In the long term, the Soviets are worried about Islamic fundamentalism spilling across their borders from Iran into the predominantly Muslim southern republics. The Soviets share a border of nearly 1,100 miles with Iran. They worry that the revolutionary zeal of Iranian fundamentalists will intensify when Ayatollah Ruhollah Khomeini is gone. They are also concerned that the 1.5 million Afghan refugees in Iran are being prepared to spearhead a fundamentalist revolution in Afghanistan. On Wednesday, the influential weekly Literaturnaya Gazeta alleged that some weapons sent to Iran by the US were intended for the Afghan refugees.

Moscow blames Iran for much Mideast terrorism. Last month, Literaturnaya Gazeta claimed that Terry Waite, the Anglican Church envoy who is missing in Lebanon, was being held in the Iranian Embassy in west Beirut.

At the same time, the Kremlin tries to keep some contacts open with Tehran. Last December, the two nations signed an economic cooperation agreement. And in February, Iranian Foreign Minister Ali Akbar Velayati discussed the Gulf war and Afghanistan on a visit to Moscow. The Soviet news media made it clear that the two countries had little in common on these issues.

At the same time, Moscow is trying hard to win support for an international conference on the Mideast, to be attended by the five permanent members of the UN Security Council. Jordan and Egypt support the idea. Syria, a Soviet ally, opposes such a conference. The Palestine Liberation Organization has in the past opposed the idea, as have the US and Israel's Likud bloc, to which Prime Minister Yitzhak Shamir belongs.

In recent months, Washington has expressed support for the idea of an international conference, but been vague on the specifics. Soviet officials say they are still trying to bring around Syria, Israel, and the PLO.

Earlier this month, the Soviets also moved closer to Egypt by rescheduling $3 billion worth of military debts, incurred in the years up to 1972 when Moscow was Egypt's main arms supplier.
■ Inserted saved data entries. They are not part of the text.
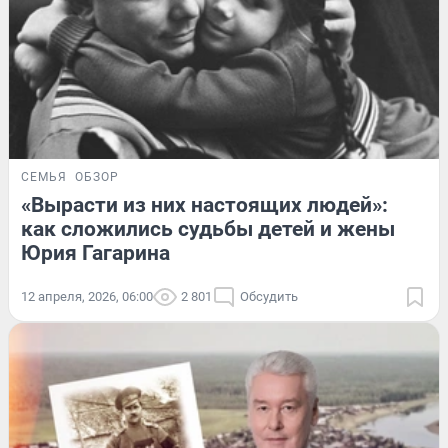
СЕМЬЯ
ОБЗОР
«Вырасти из них настоящих людей»:
как сложились судьбы детей и жены
Юрия Гагарина
12 апреля, 2026, 06:00
2 801
Обсудить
Moscow can probably take some credit for this week's reconciliation among Palestinian factions at their meeting in Algiers. It has been trying hard to mediate between the feuding groups. Last November, for example, PLO deputy Khalil Wazir, whose nom de guerre is Abu Jihad, met in Moscow with George Habash, leader of the Syrian-backed Popular Front for the Liberation of Palestine.

Syrian President Hafez Assad arrived here yesterday on a three-day official visit at the invitation of the government. It is expected that Lebanon and Palestinian unity will be the main topics discussed.

Meanwhile, the Soviets are also attempting to open a dialogue with Israel. A meeting between Soviet and Israeli consular officials in Helsinki nine months ago ended prematurely when the Soviets walked out. Contacts did not, however, cease. Early this month, two senior officials of the Soviet Communist Party met Israeli Foreign Minister Shimon Peres in Rome.

And on Tuesday, the Soviet Foreign Ministry denied reports that a Soviet consular visit to Israel had been canceled. The reports, from the Gulf states, quoted Mr. Petrovsky as saying that the consular trip had been called off because Jerusalem had used the coming trip for propaganda purposes. But the Foreign Ministry spokesman did not say when the team would go to Israel.

Labor members of the Israeli coalition government seem intrigued by the idea of talks with Moscow. But Jerusalem still maintains that it will block Soviet participation in an international peace conference until Moscow resumes diplomatic relations, broken off after the 1967 Arab-Israeli war, and lets more Soviet Jews emigrate.

There are signals of a change from Moscow on emigration. Last month, about 500 Jews were given permission to leave the Soviet Union - roughly half the total for all of 1986. Resumption of diplomatic relations, however, is a step that Moscow does not yet appear willing to take.